"La adoración de los Reyes Magos"
(Roger van der Weyden)
(Ciclo C – 2019)
Dios Hijo,
encarnado por obra del Espíritu Santo en el seno virginal de María Santísima,
luego de permanecer nueve meses en el vientre materno, nace milagrosamente en
el Portal de Belén, dejando intacta la virginidad de su Madre, quien es para
siempre Virgen y Madre de Dios. La Encarnación y el Nacimiento del Hijo de Dios
constituyen, para la Humanidad, el hecho más trascendente en toda su historia,
de manera que no habrá, hasta el fin de la historia humana, es decir, hasta el
Día del Juicio Final, un hecho más importante y trascendente que éste.
¿Qué
significan la Encarnación y el Nacimiento del Hijo de Dios?

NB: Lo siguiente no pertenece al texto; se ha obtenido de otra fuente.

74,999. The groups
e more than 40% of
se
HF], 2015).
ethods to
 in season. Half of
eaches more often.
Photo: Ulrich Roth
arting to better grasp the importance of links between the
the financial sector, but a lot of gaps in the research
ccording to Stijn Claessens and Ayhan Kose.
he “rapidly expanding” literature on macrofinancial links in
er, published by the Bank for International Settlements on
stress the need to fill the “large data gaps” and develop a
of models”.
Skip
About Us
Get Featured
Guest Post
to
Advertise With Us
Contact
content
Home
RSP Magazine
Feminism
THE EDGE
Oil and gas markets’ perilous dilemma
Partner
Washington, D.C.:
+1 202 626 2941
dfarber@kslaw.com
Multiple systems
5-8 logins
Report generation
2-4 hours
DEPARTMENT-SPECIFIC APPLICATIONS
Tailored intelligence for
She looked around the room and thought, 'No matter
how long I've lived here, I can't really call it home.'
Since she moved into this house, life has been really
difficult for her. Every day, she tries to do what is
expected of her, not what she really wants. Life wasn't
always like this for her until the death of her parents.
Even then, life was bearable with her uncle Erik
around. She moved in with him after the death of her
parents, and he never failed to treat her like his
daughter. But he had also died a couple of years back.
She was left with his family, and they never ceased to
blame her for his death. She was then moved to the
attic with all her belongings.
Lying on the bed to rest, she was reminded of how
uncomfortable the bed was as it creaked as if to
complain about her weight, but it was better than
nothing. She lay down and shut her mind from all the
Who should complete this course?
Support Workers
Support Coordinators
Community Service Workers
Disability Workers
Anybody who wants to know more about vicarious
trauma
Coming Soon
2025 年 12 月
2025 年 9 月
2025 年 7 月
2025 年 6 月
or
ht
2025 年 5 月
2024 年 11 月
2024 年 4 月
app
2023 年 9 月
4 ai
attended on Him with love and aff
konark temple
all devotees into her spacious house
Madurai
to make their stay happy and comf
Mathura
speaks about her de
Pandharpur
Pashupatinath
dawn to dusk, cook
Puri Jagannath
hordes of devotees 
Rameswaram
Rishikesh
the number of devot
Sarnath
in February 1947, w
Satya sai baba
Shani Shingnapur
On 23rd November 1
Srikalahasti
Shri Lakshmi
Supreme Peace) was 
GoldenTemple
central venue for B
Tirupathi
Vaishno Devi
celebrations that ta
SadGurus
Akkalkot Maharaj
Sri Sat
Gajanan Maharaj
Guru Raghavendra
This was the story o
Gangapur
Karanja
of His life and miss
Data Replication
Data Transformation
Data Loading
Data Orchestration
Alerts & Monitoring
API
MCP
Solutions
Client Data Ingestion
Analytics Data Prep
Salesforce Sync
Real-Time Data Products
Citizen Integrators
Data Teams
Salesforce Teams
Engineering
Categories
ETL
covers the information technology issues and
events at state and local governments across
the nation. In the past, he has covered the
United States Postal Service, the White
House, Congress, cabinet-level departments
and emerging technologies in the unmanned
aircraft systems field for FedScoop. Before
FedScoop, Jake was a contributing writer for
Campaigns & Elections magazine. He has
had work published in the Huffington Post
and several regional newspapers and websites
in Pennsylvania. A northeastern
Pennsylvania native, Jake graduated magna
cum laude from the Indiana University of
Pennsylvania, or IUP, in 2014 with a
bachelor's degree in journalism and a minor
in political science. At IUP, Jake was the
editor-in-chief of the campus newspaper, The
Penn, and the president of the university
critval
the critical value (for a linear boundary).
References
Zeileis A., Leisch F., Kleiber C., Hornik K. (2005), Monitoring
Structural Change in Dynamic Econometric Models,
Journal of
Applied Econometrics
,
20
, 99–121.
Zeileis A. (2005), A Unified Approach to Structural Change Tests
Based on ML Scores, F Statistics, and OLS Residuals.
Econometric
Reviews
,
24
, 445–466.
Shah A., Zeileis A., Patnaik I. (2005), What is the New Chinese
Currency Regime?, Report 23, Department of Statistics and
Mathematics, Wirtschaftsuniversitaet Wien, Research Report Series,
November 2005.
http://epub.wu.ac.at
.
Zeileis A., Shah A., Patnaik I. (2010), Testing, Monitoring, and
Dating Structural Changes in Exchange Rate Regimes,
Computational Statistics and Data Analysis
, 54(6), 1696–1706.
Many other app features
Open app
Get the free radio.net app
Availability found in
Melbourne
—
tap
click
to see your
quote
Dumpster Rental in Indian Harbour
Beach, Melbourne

El ingreso del Hijo de Dios como Niño humano en el
tiempo y su Nacimiento en el Portal de Belén significa el inicio del fin para
el imperio de las tinieblas y señala el principio del fin para el reinado del
Príncipe de las tinieblas, Satanás, quien tenía cautiva a la humanidad desde la
expulsión de Ada y Eva del Paraíso a causa del pecado original, porque ese Niño
del Pesebre de Belén es el Mesías, quien vencerá a Satanás para siempre con su
sacrificio en cruz en el Calvario.
El ingreso en el tiempo humano del Dios Eterno, el
Verbo del Padre, y su Nacimiento como Niño humano en el Pesebre, hace dos mil
años, significa para el hombre –para toda la humanidad, desde Adán hasta el
último hombre nacido en el Día del Juicio Final- el fin del dominio de la
muerte y el comienzo de una nueva vida, la vida de la gracia, que es
participación a la vida de Dios Trino en el tiempo y glorificación del alma y
del cuerpo en la vida eterna, para quien salva su alma e ingresa en el Reino de
los cielos; significa el fin de la muerte, que domina a la humanidad desde la
caída de Adán y Eva, porque el Niño de Belén, que es el Dios de la Vida y la
Vida Increada en sí misma, ha venido para no solo derrotar a la muerte para
siempre con su muerte sacrificial en cruz, sino para donar al hombre su misma
vida divina, participada en el tiempo por la gracia santificante que se
comunica por los sacramentos, y vivida en plenitud en la gloria del Reino de
Dios, en la vida eterna.
La Encarnación y Nacimiento del Logos, la Sabiduría
del Padre, que siendo engendrada en la eternidad, crea un cuerpo y un alma para
unirlos a su Persona Santísima, la Segunda de la Trinidad, y así nacer como
Niño humano en el tiempo, en el Portal de Belén, significa el fin del dominio
del pecado sobre el hombre, pecado que se comunica por la generación humana y
que desde la caída de Adán y Eva corrompe e infecta todo ser humano nacido bajo
el sol, porque el Niño Dios, que es la Gracia Increada y la Santidad en sí
misma, ha venido a esta tierra y ha ingresado en nuestras historia personal
para destruir el pecado al precio de su Sangre Preciosísima derramada en la
cruz, para limpiar nuestras almas de la mancha infecta del pecado, para lavar
para siempre la inmundicia del pecado que contamina nuestras almas desde que
somos engendrados y para además comunicarnos, con su Sangre Preciosísima
derramada sobre nuestras almas en el Bautismo y en cada sacramento, sobre todo
el sacramento de la Penitencia, su misma santidad, su misma filiación divina,
para que libres de la mancha del pecado,
seamos convertidos en hijos de Dios, en templos del Espíritu Santo y en morada
de la Santísima Trinidad.
Cuando contemplemos al Niño del Pesebre, meditemos
acerca de su significado y, postrados ante el Niño Dios, lo adoremos y le demos
gracias por su Encarnación y Nacimiento, porque no hubo, no hay y no habrá, por
los siglos de los siglos, un hecho más trascendente para la humanidad que la
Navidad que la Iglesia celebra, extasiada de gozo y alegría.